The productions in regular grammar are restricted in two ways: The left side must be a single variable, while the right side has a special form. To create grammars that are more powerful, we must relax some of these restrictions. By retaining the restriction on the left side, but permitting anything on the right, we get context-free grammar.
Definition of Context-free grammar
In general, a context-free grammar G is defined as a quadruple(4-tuple) of (V, Σ(T), R(P), S) with a production rule S→a where,
V is a set of variables,
Σ set of terminal symbols and subset of V,
R is a set of rules called as production rules (V − Σ) × V*,
S is a start symbol V − Σ.
(Nonterminals are usually represented by capital letters and terminals by lower case letters.)

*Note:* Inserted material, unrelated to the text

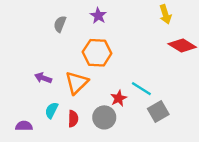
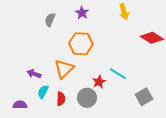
yellow arrow: (165, 14) -> (124, 12), moved
purple arrow: (43, 78) -> (34, 74), moved
gray square: (158, 111) -> (144, 97), moved

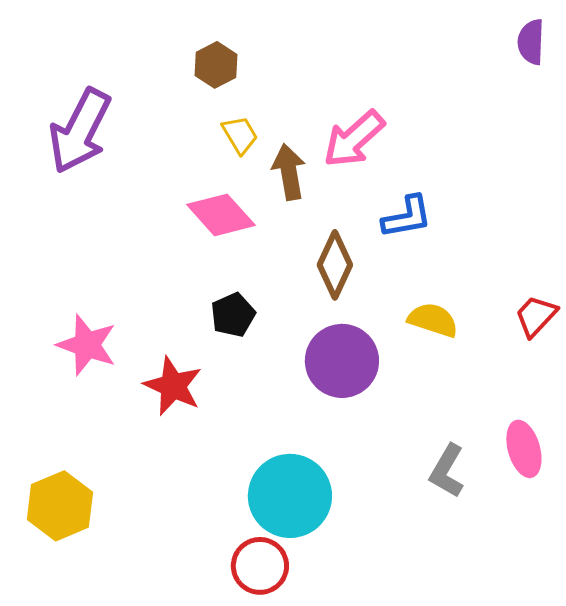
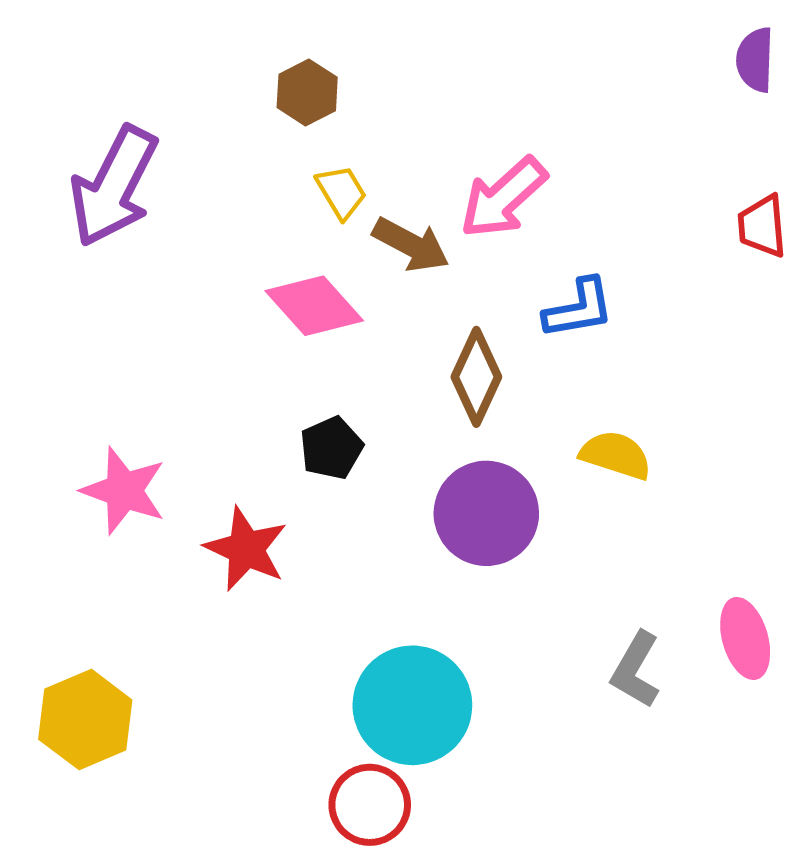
brown arrow: (289, 172) -> (411, 245), turned 128
red trapezoid: (536, 316) -> (762, 226), moved, turned -48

Every CFG production rule can be written as S→a, where S is a unique nonterminal symbol and a is some combination of non-terminals or production rules.
For example, the following is context-free grammar, as is any combination of the rules in isolation.
Rule 1: S→aSa
Rule 2: S→bSb
Rule 3: S→ϵ
(Epsilon is the empty string.)
In other words, we can say that context-free grammar is a model of a language. It consists of several rules. A rule defines the replacement of a symbol with another symbol. In order to generate a sentence from the language, you are allowed to apply one rule at a time. A rule does not depend on the context (hence the context freeness).
The following are examples of strings that may be constructed by this grammar: that is, members of the CFL, L, described by this CFG, and the corresponding derivations.
aa: Rule 1, followed by Rule 3
aabb: Rule 1, followed by Rule 2, followed by Rule 3.
The empty string (Rule 3)
Grammar G, with productions
S → abB,
A → aaBb,
B → bbAa,
A → λ,
is context-free. We leave it to the reader to show that
L (G) = {ab (b b a a) n b b a (b a) n : n ≥ 0}
Context-free grammars are used in compilers and in particular for parsing, taking a string-based program, and figuring out what it means. Typically, CFGs are used to define the high-level structure of a programming language.
What are the applications of context-free grammar?
- Context-free grammar is used as a specification mechanism for programming languages
- Context-free grammar is used as the basis for compiler design and implementation.
- Designers of compilers use such grammars to implement the compiler’s components, such as scanners, parsers, code generators, and code synthesizers.
- The implementation of almost any programming language is preceded by a context-free grammar that specifies it.
Context-free grammar is to describe context-free language. Context-free grammar is a set of recursive rules used to generate patterns of strings. Context-free grammar can describe all regular languages and more, but it cannot describe all possible languages. Context-free grammar is studied in the fields of theoretical computer science, compiler design, and linguistics. CFGs are used to describe programming language parsers programs in compilers that can be generated automatically from context-free grammar.